The Euro Is Dropping Fast On Hopes That The ECB Will Put A 'Bandaid On A Shotgun Wound'

Matthew Boesler

The euro is trading below $1.35 this morning, down more than 2% from the high above $1.38 made last Friday.

In October, the euro has become one of the hottest topics on Wall Street, as its persistent strength over the past few month has defied expectations.

In the last few days, however, the currency has started sinking, and yesterday, it got slammed after the release of weak inflation and unemployment data in Europe, something a growing number of analysts now expect will prompt a 25 basis-points cut to the European Central Bank's benchmark refinancing rate — which currently stands at 0.5% — when the Governing Council meets next week.
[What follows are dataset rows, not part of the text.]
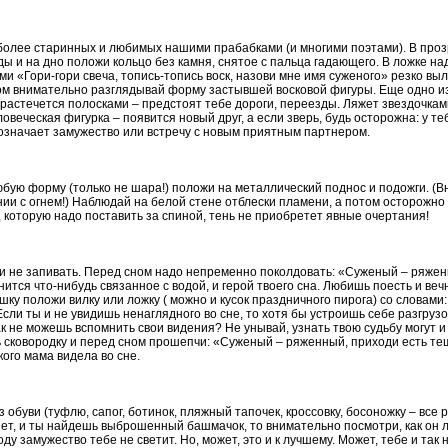
иболее старинных и любимых нашими прабабками (и многими поэтами). В про
ды и на дно положи кольцо без камня, снятое с пальца гадающего. В ложке н
ми «Гори-гори свеча, топись-топись воск, назови мне имя суженого» резко вы
том внимательно разглядывай форму застывшей восковой фигуры. Еще одно и
 растечется полосками – предстоят тебе дороги, переезды. Ляжет звездочками
овеческая фигурка – появится новый друг, а если зверь, будь осторожна: у т
означает замужество или встречу с новым приятным партнером.
юбую форму (только не шара!) положи на металлический поднос и подожги. (
ии с огнем!) Наблюдай на белой стене отблески пламени, а потом осторожно
и, которую надо поставить за спиной, тень не приобретет явные очертания!
и не запивать. Перед сном надо непременно поколдовать: «Суженый – ряжен
ится что-нибудь связанное с водой, и герой твоего сна. Любишь поесть и ве
ушку положи вилку или ложку ( можно и кусок праздничного пирога) со словам
Если ты и не увидишь ненаглядного во сне, то хотя бы устроишь себе разгруз
к не можешь вспомнить свои видения? Не унывай, узнать твою судьбу могут 
ь сковородку и перед сном прошепчи: «Суженый – ряженный, приходи есть те
кого мама видела во сне.
з обуви (туфлю, сапог, ботинок, пляжный тапочек, кроссовку, босоножку – все р
ет, и ты найдешь выброшенный башмачок, то внимательно посмотри, как он ле
году замужество тебе не светит. Но, может, это и к лучшему. Может, тебе и так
"Yesterday's shock has prompted a flurry of rate cut forecasts from ourselves as well as everyone else," says Kit Juckes, global strategist at Société Générale. "If the ECB wants to avoid the further Japanification of the Euro Area, they need to do everything they can to ease monetary policy."

However, Juckes doesn't believe 25 basis points are worth much in economic terms.

"There are just a couple of problems," he says. "Firstly that the best policies (massive open-ended QE and FX intervention) are ruled out by the architects of Europe. And secondly that since my Taylor Rule for Euro rates suggests they should be at -2% today, a 25bp rate cut will be like sticking a bandaid on a gunshot wound."